START Data records

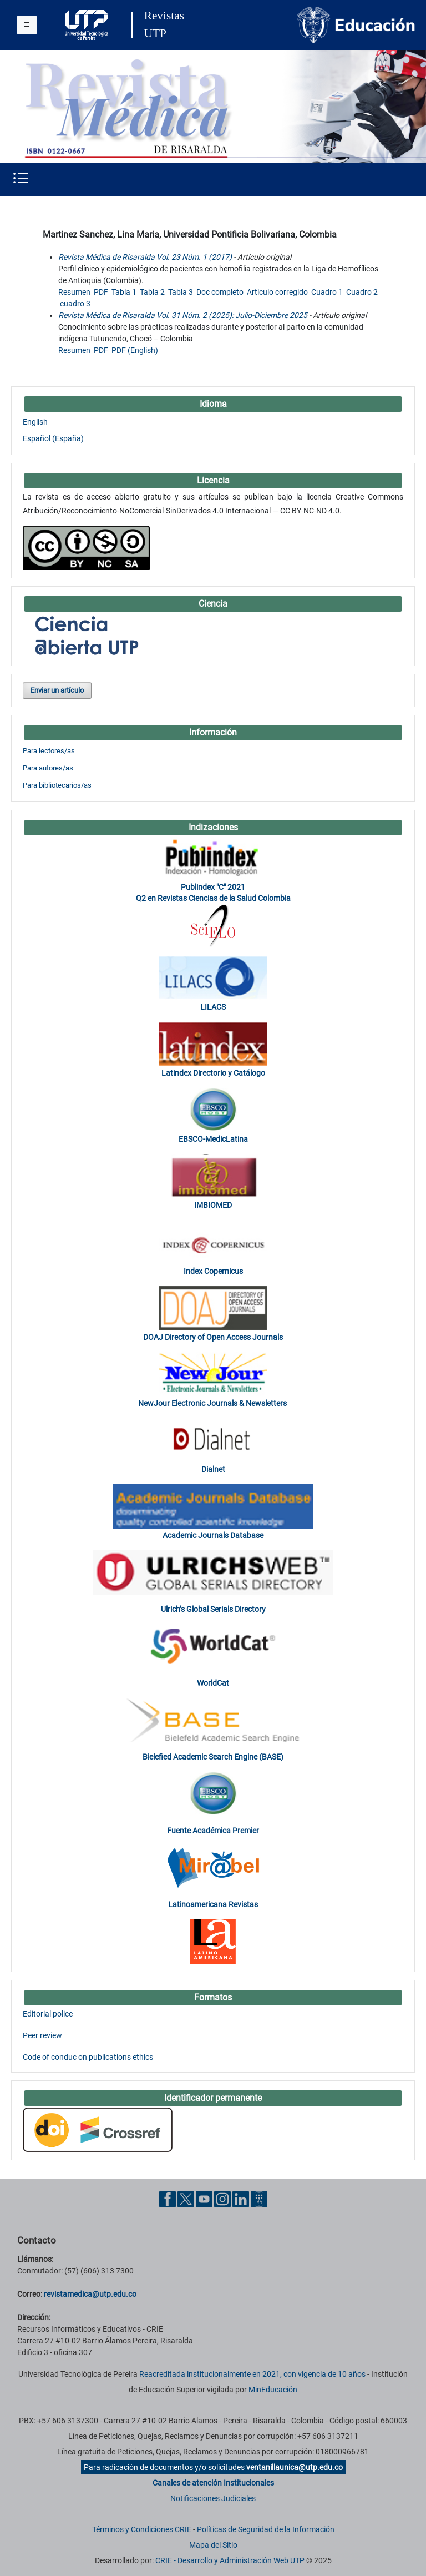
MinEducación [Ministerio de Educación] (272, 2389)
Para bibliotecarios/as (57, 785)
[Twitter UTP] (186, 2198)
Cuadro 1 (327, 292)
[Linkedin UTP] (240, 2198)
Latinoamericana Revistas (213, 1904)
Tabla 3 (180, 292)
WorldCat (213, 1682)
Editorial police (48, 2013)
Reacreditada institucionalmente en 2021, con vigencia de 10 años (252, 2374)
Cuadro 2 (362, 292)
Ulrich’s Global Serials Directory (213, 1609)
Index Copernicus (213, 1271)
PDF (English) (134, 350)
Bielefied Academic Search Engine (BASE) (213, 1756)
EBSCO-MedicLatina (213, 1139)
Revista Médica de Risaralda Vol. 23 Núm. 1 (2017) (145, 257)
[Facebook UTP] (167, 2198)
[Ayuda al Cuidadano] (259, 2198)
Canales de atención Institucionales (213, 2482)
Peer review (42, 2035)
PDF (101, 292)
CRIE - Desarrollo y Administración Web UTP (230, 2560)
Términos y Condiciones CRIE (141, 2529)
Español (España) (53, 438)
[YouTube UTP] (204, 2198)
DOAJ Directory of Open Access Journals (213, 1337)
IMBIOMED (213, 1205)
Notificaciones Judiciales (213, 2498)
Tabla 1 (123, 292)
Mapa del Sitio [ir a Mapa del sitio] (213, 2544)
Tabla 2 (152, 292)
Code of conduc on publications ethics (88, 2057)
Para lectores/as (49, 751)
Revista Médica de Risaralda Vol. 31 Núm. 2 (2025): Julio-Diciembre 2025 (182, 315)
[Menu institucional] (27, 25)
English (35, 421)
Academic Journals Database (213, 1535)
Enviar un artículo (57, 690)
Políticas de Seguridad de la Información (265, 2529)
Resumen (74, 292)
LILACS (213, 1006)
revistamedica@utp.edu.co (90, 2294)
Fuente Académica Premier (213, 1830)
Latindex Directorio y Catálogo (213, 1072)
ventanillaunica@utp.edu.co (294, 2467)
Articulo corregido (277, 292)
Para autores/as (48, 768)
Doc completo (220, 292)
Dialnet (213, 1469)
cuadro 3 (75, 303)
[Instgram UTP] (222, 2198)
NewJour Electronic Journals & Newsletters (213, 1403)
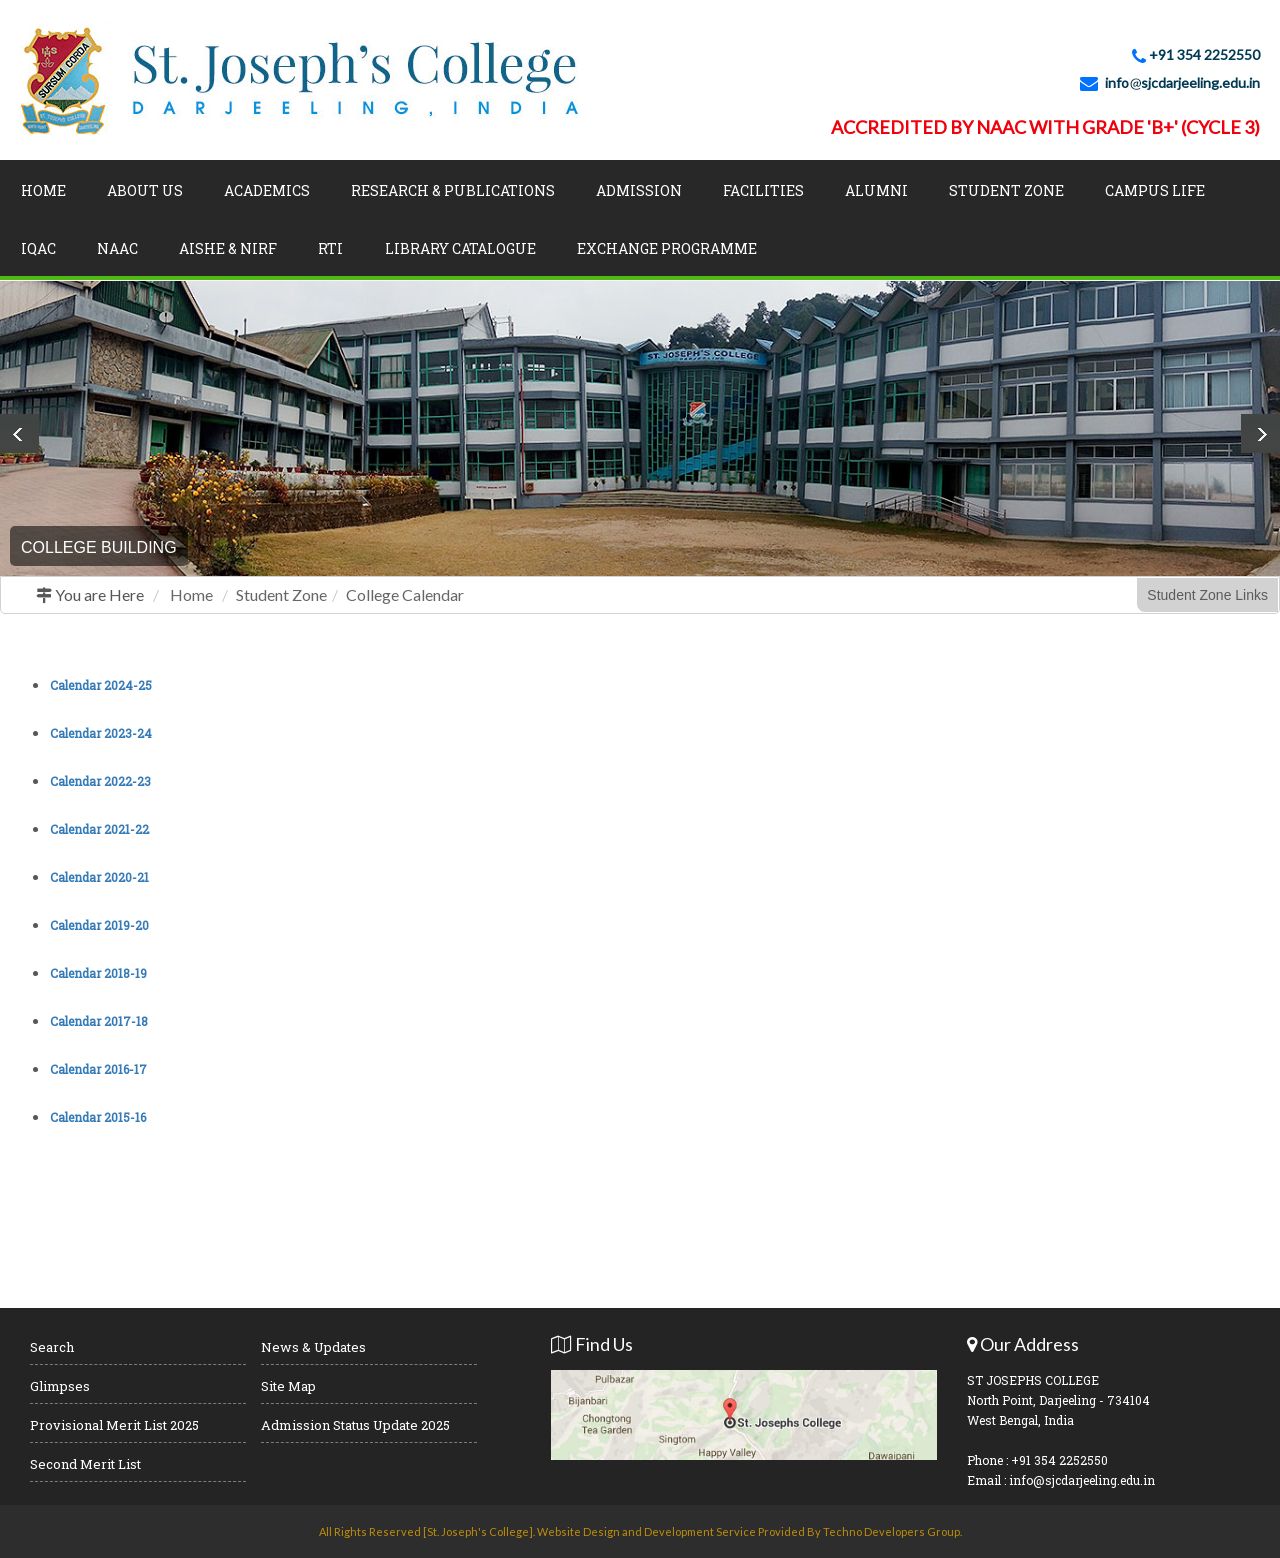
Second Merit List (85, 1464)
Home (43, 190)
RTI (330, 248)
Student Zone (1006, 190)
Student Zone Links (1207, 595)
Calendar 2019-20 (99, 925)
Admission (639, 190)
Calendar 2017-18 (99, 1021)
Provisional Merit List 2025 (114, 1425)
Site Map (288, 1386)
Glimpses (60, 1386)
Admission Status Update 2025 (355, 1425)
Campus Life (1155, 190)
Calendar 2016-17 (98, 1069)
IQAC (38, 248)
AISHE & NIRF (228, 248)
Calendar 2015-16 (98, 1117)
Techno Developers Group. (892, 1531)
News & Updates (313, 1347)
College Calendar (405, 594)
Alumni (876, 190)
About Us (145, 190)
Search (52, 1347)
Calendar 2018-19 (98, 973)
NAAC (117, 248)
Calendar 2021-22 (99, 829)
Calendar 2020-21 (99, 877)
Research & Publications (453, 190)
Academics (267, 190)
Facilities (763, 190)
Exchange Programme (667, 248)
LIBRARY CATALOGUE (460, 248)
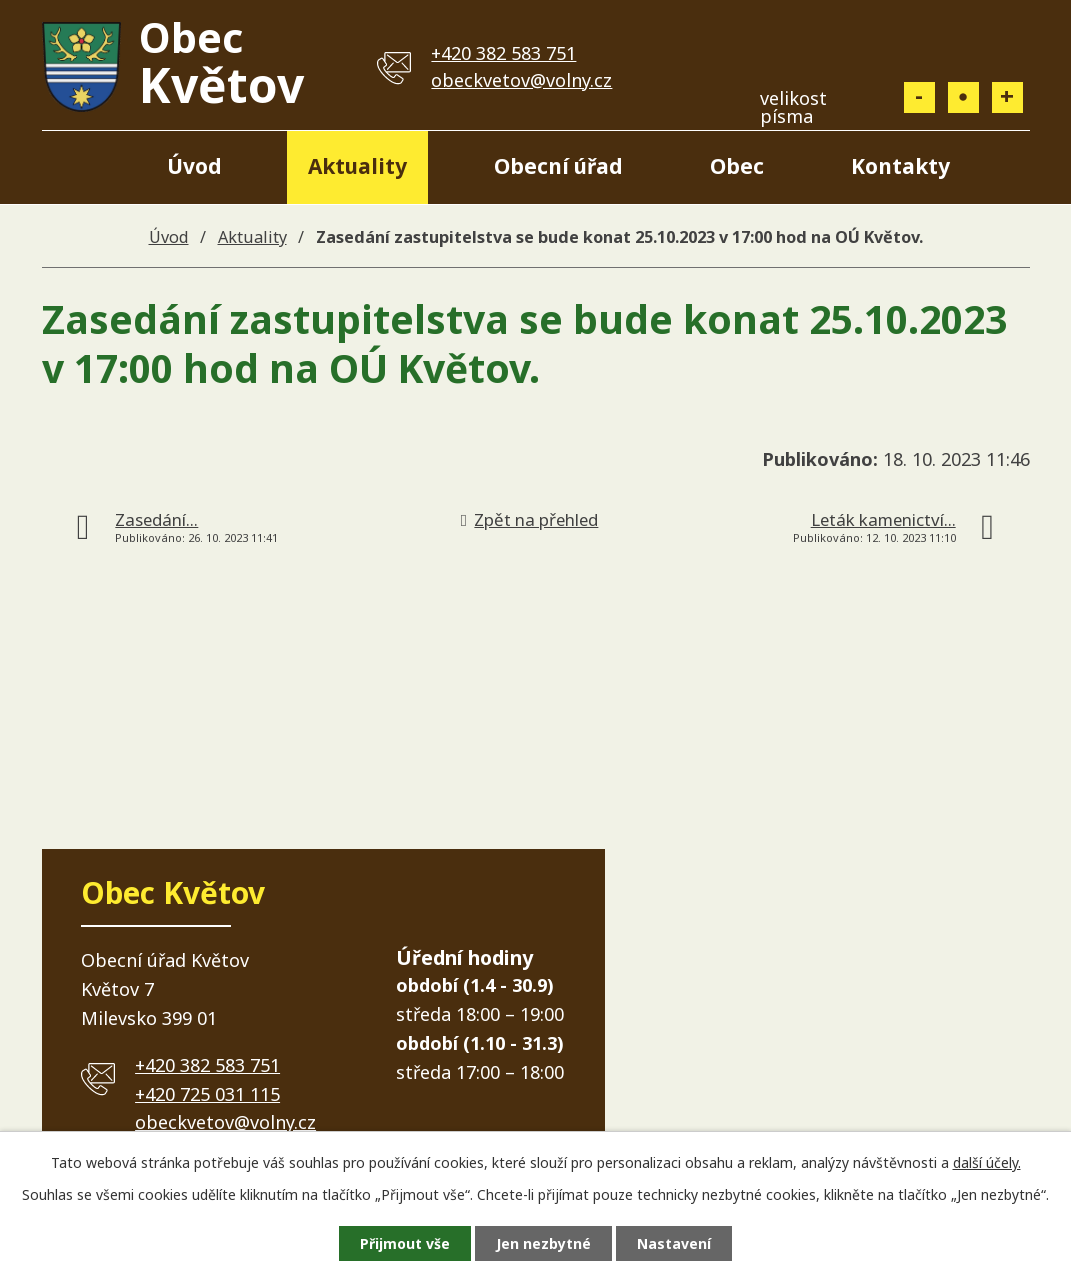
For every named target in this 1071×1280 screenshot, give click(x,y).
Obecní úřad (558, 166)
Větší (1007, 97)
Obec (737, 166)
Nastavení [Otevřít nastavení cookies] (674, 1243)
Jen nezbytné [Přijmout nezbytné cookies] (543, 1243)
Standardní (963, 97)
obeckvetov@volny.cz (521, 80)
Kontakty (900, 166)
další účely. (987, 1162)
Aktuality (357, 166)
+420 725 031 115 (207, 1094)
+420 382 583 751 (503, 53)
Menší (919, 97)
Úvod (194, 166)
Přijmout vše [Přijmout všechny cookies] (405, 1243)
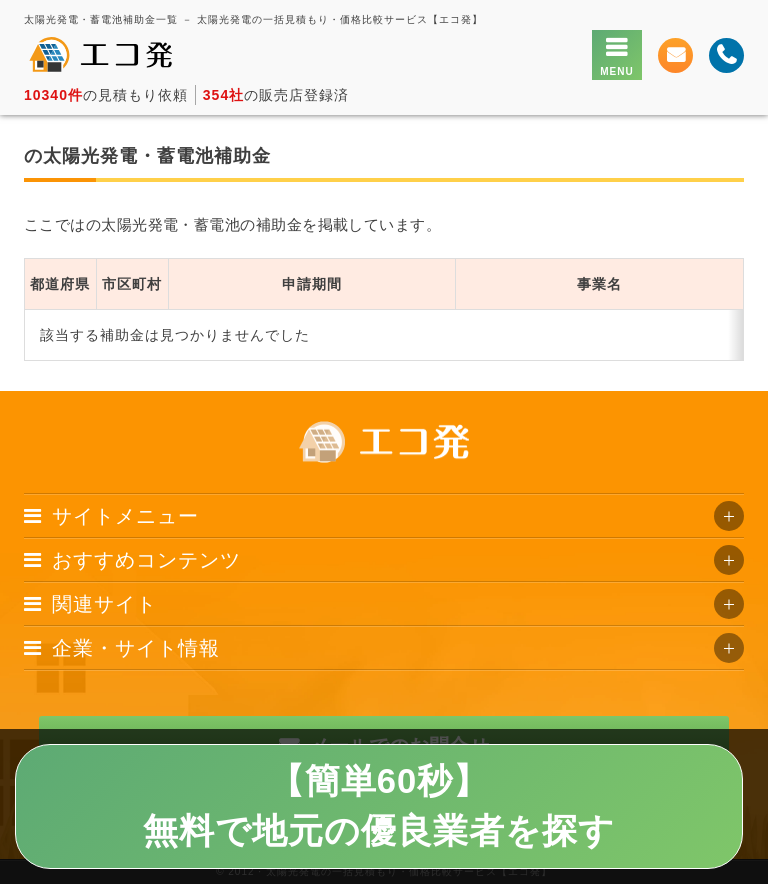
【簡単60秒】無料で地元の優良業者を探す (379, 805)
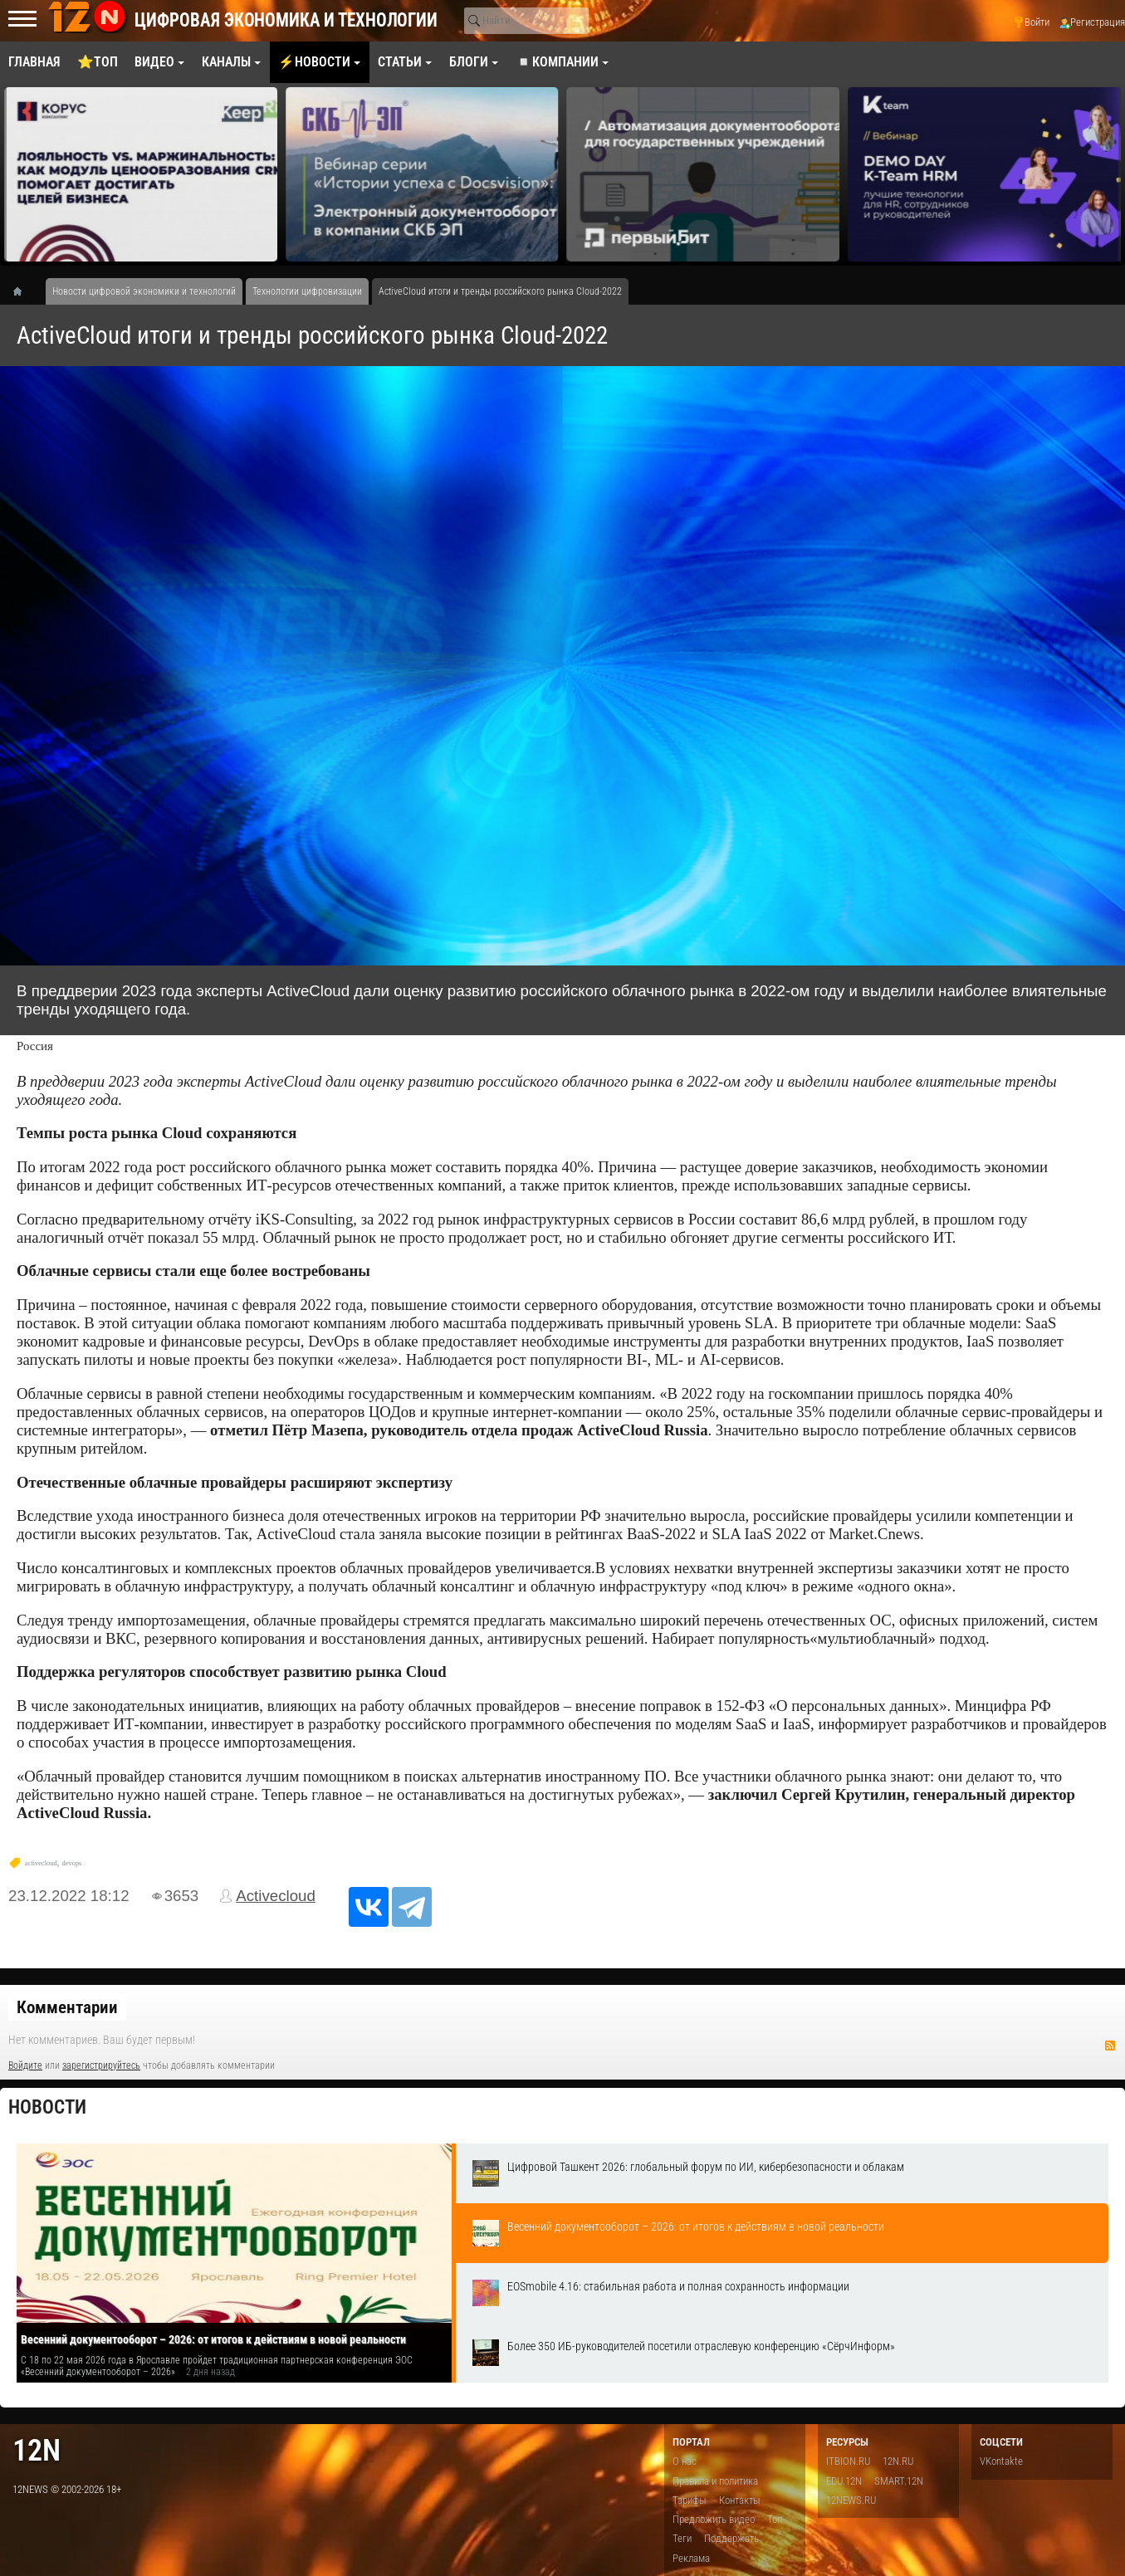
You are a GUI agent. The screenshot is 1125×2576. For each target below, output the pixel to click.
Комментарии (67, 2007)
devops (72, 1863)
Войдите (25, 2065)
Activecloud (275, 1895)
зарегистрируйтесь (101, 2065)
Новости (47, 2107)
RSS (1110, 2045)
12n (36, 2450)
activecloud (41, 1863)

END Data records

### [What this task involves]
Starting with the line that contains "Войдите (25, 2065)", restate every line through the end of the records above, exactly and with no other lines.

### [Output below]
Войдите (25, 2065)
Activecloud (275, 1895)
зарегистрируйтесь (101, 2065)
Новости (47, 2107)
RSS (1110, 2045)
12n (36, 2450)
activecloud (41, 1863)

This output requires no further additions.